De confirmarse estas previsiones, se pondría fin a la tendencia de recuperación observada en los dos últimos años tras la fuerte caída experimentada en 2023. Aunque el ejercicio comenzó con perspectivas favorables, el deterioro del contexto internacional está debilitando la demanda y elevando la incertidumbre.
Uno de los principales focos de impacto ha sido el estrecho de Ormuz, cuyo cierre ha tenido consecuencias casi inmediatas a escala global. La interrupción de este corredor energético clave ha alterado los flujos de petróleo y gas, impulsando los precios y aumentando la presión sobre las economías en desarrollo.
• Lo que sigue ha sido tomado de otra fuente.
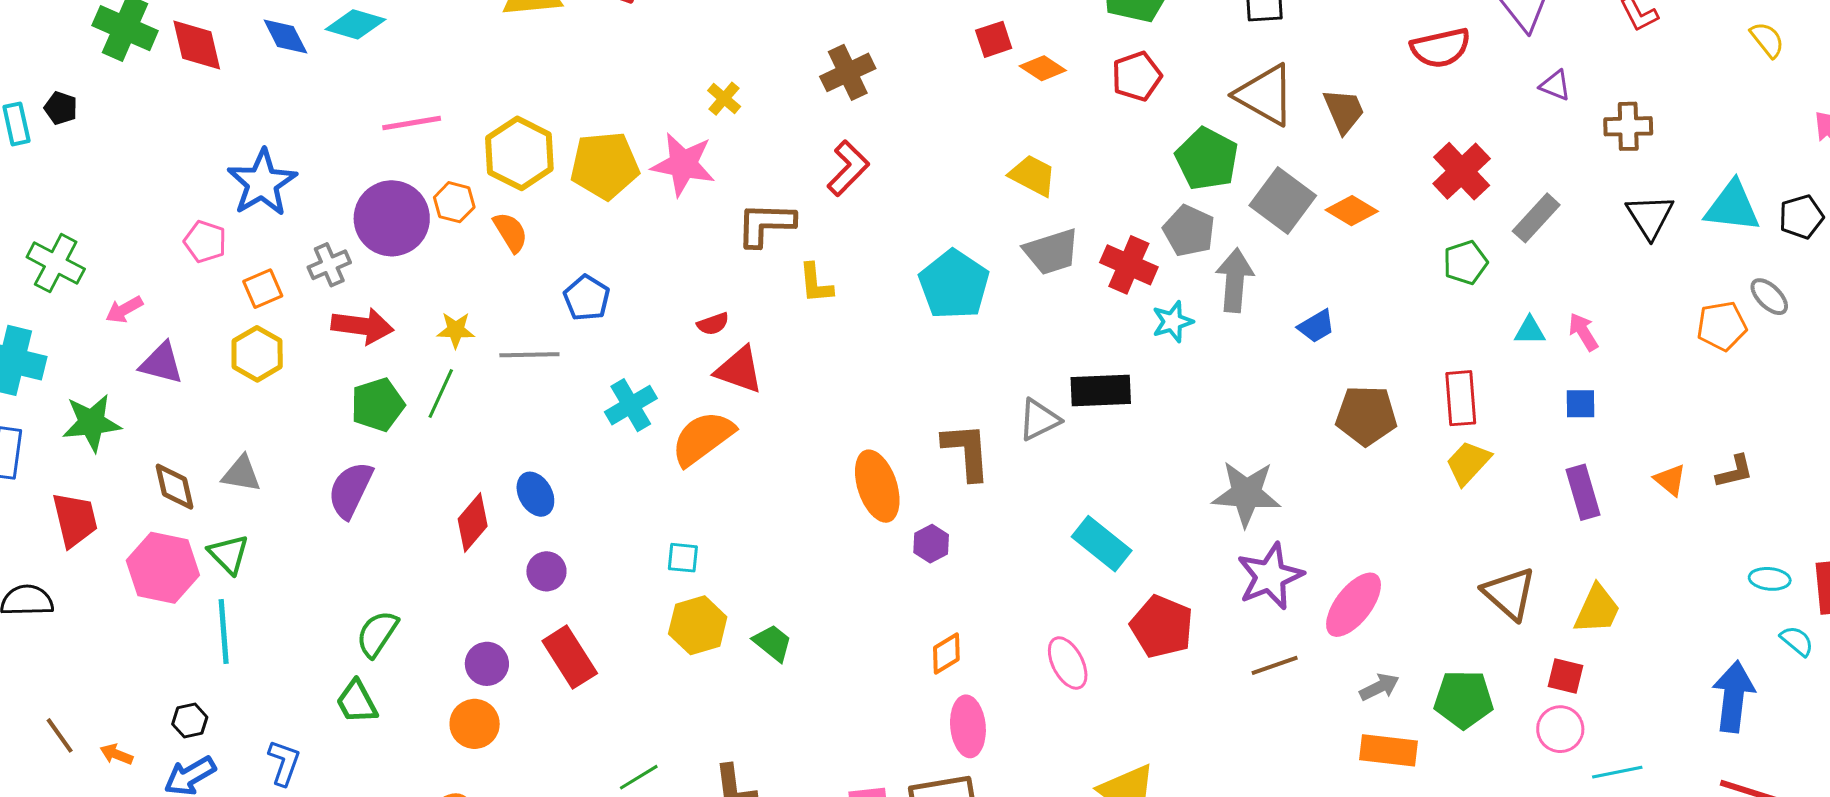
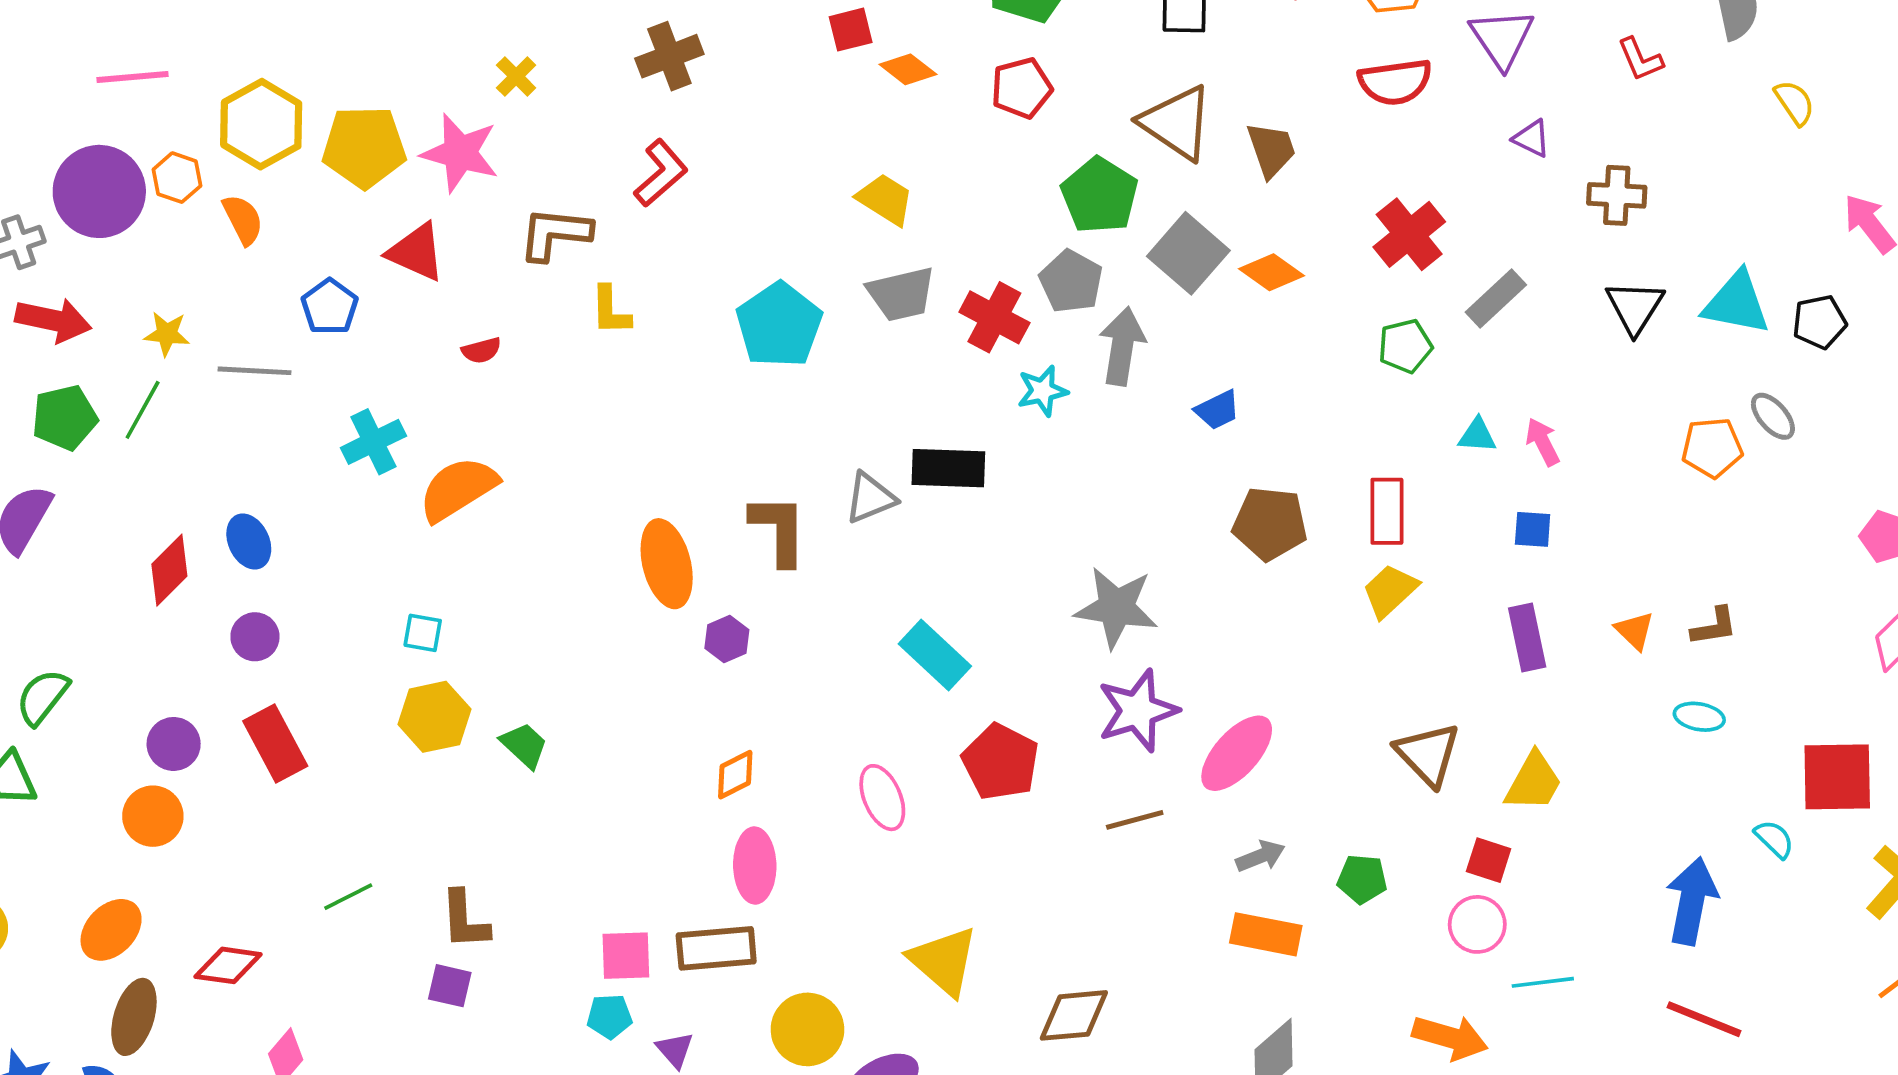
red triangle: (739, 370) -> (416, 252), moved
cyan ellipse: (1770, 579) -> (1699, 717), moved
green pentagon: (1464, 699) -> (1362, 879), size x0.7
En pocas semanas, el tránsito de buques pasó de unos 130 diarios en febrero a apenas seis en marzo, lo que supone un descenso cercano al 95%.
Esta disrupción no solo afecta al suministro energético, sino que también repercute en la producción, el comercio y el consumo a nivel internacional. A ello se suma el encarecimiento del transporte marítimo y de los seguros, así como las dificultades en las rutas logísticas, tanto marítimas como aéreas y portuarias.
El contexto también está contribuyendo a un repunte de la inflación y a una mayor inestabilidad financiera, dejando al descubierto fragilidades estructurales como el bajo crecimiento, el aumento de la desigualdad y el encarecimiento del coste de vida.
Si la situación se prolonga, los efectos podrían intensificarse, con mayores alteraciones en los mercados y un riesgo creciente de una crisis económica más amplia con impacto global.